Author: pascal@bayes.org
Date: 2016-09-05
Skip the run test because it would take too long to download the dataset.
This notebook provides a quick overview of the Active Job Postings dataset available on the Emploi Store Dev. It is updated every morning (at 6:00 in France) and contains only job postings that are still available on the Pôle Emploi website.
The original file is downloaded using the Python emploi_store
module in the package offres
, the resource named Offres d'emploi
. You can use the make rule to download it:
docker-compose run --rm data-analysis-prepare make data/recent_job_offers.csv
In [1]:
import datetime
from os import path
import pandas as pd
import seaborn as _
from bob_emploi.data_analysis.lib import plot_helpers
DATA_PATH = '../../../data/'
pd.options.display.max_rows = 999
Let's import the file. Although after some tries it seems that some fields benefit from having a type set.
In [2]:
postings = pd.read_csv(
path.join(DATA_PATH, 'recent_job_offers.csv'),
dtype={'POSTCODE': str},
parse_dates=['CREATION_DATE', 'MODIFICATION_DATE'], dayfirst=True, infer_datetime_format=True,
low_memory=False)
postings.columns = postings.columns.str.lower()
In [3]:
postings.head(2).transpose()
Out[3]:
In [4]:
plot_helpers.hist_in_range(postings.creation_date, datetime.datetime(2014, 8, 1));
As expected most job postings don't last more than few months.
How many new ones do we get per day?
In [5]:
postings.creation_date[postings.creation_date > datetime.datetime(2016, 8, 1)].value_counts().plot();
So we get up to 10k job postings per day except during weekend days. Note that this result might be very very seasonal so let's take it as a very large approximation.
In order for our app to suggest actual job offers we would need to get more info that is actually available in this dataset: name of the company, how to contact them, link a job posting from one day's data to another one. This would be easy if we could scrape the job posting that is on Pôle Emploi web pages and make it map this data (or actually only use a daily scrape from web). Note that another way would be to identify the fields we would like to have and ask them to Pôle Emploi (but then it wouldn't be anonymous job postings anymore).
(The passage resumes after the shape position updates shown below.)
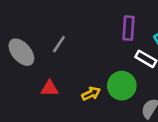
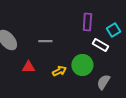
gray line: (59, 44) -> (45, 41), moved, turned 56

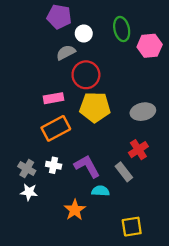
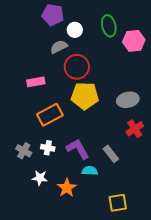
pink rectangle: (54, 98) -> (36, 82), moved
red cross: (138, 150) -> (135, 129), moved
white star: (29, 192) -> (40, 178), moved

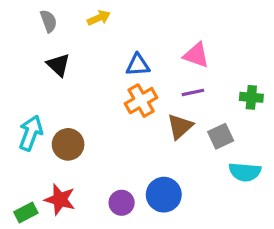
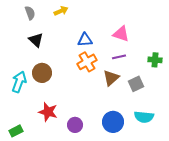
brown circle: (68, 144) -> (42, 73), moved
cyan semicircle: (245, 172) -> (144, 117), moved
blue circle: (164, 195) -> (113, 122), moved
red star: (60, 200) -> (48, 112), moved

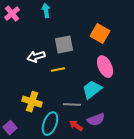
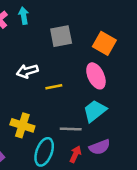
cyan arrow: (46, 11) -> (24, 16), moved
gray square: (64, 45) -> (61, 36), moved
pink ellipse: (105, 67) -> (96, 76), moved
red arrow: (76, 126) -> (75, 154), turned 80

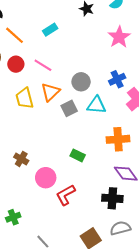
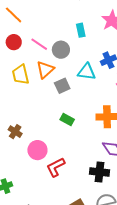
cyan rectangle: (50, 30) -> (81, 30), moved, turned -72
gray circle: (81, 82) -> (61, 50), moved
cyan triangle: (97, 105) -> (87, 72), moved
green rectangle: (78, 155) -> (67, 119), moved

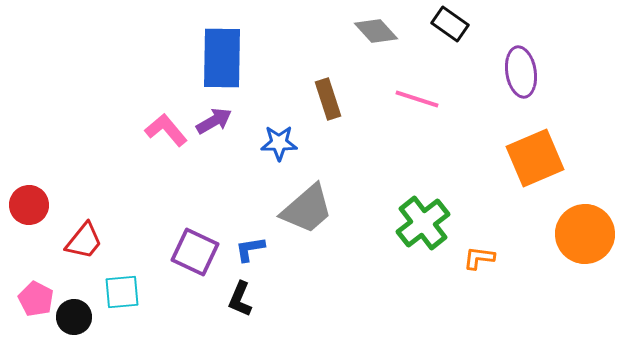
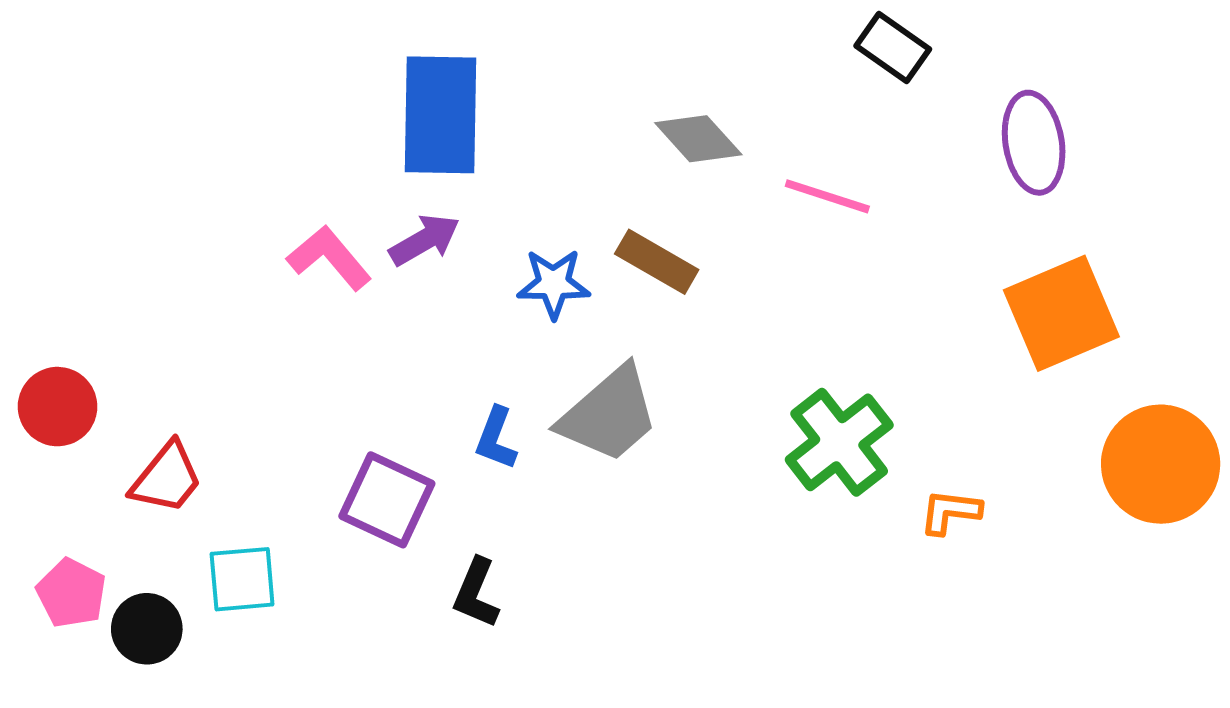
gray diamond: (376, 31) -> (698, 139), moved
brown rectangle: (328, 99) -> (657, 262), moved, turned -42
blue L-shape: (250, 249) -> (496, 438), moved, turned -60

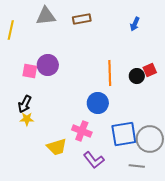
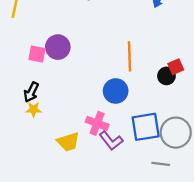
red square: (150, 70) -> (176, 67), moved
black circle: (137, 76) -> (166, 76), moved
purple L-shape: (94, 160) -> (111, 141), moved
We suggest a solution where we use the CSV to find out the newly created offers, and then a scraper to get the actual data. The advanced search page allows to get 100 job postings with some filters, the results are returned with unique IDs.
If we have data scraped from the web and the CSV downloaded from Emploi Store Dev, how easy would it be to match them? Here are some fields that are available in both datasets:
Let's see if that's enough to do unique matching.
In [6]:
postings['activity_group'] = postings['activity_code'].str[:2]
def _percent_of_uniques(fields, postings):
dupes = postings[postings.duplicated(fields, keep=False)]
return 100 - len(dupes) / len(postings) * 100
'{:.02f}%'.format(_percent_of_uniques(['creation_date', 'rome_profession_code', 'postcode', 'activity_group'], postings))
Out[6]:
So we can de-anonymize more than 85% of job postings. Let's see if we can do a bit better with additional fields.
In [7]:
'{:.02f}%'.format(_percent_of_uniques([
'creation_date',
'rome_profession_code',
'postcode',
'activity_group',
'departement_code',
'contract_type_code',
'annual_minimum_salary',
'annual_maximum_salary',
'qualification_code',
],postings))
Out[7]:
With a lot more work we can de-anonymize 6% more, but I'm not sure it's worth it.
Let's try a de-anonymization manually:
In [8]:
_PE_SEARCH_PAGE = (
'https://candidat.pole-emploi.fr/candidat/rechercheoffres/resultats/'
'A__COMMUNE_{postcode}_5___{activity_group}-_____{rome_profession_code}____INDIFFERENT_______________________')
for s in postings.sample().itertuples():
print(_PE_SEARCH_PAGE.format(s._asdict()))
print(s.creation_date)
Success! This search returns only one exact result and the date matches perfectly.
So we proved it could work for many many job offers, now having that in production is a bit harder as we would need to do daily:
Depending on how fast we can scrape Pôle Emploi this can take a long time.
The dataset of job postings on Pole Emploi Store Dev is indeed anonymized however together with scraping the website we could get most of the info we're after. However given the long scraping time and the final result, it would be way easier if we could get Pôle Emploi to give us the unique ID (half the scraping time) and/or even better, the fields we're after (company name and contact).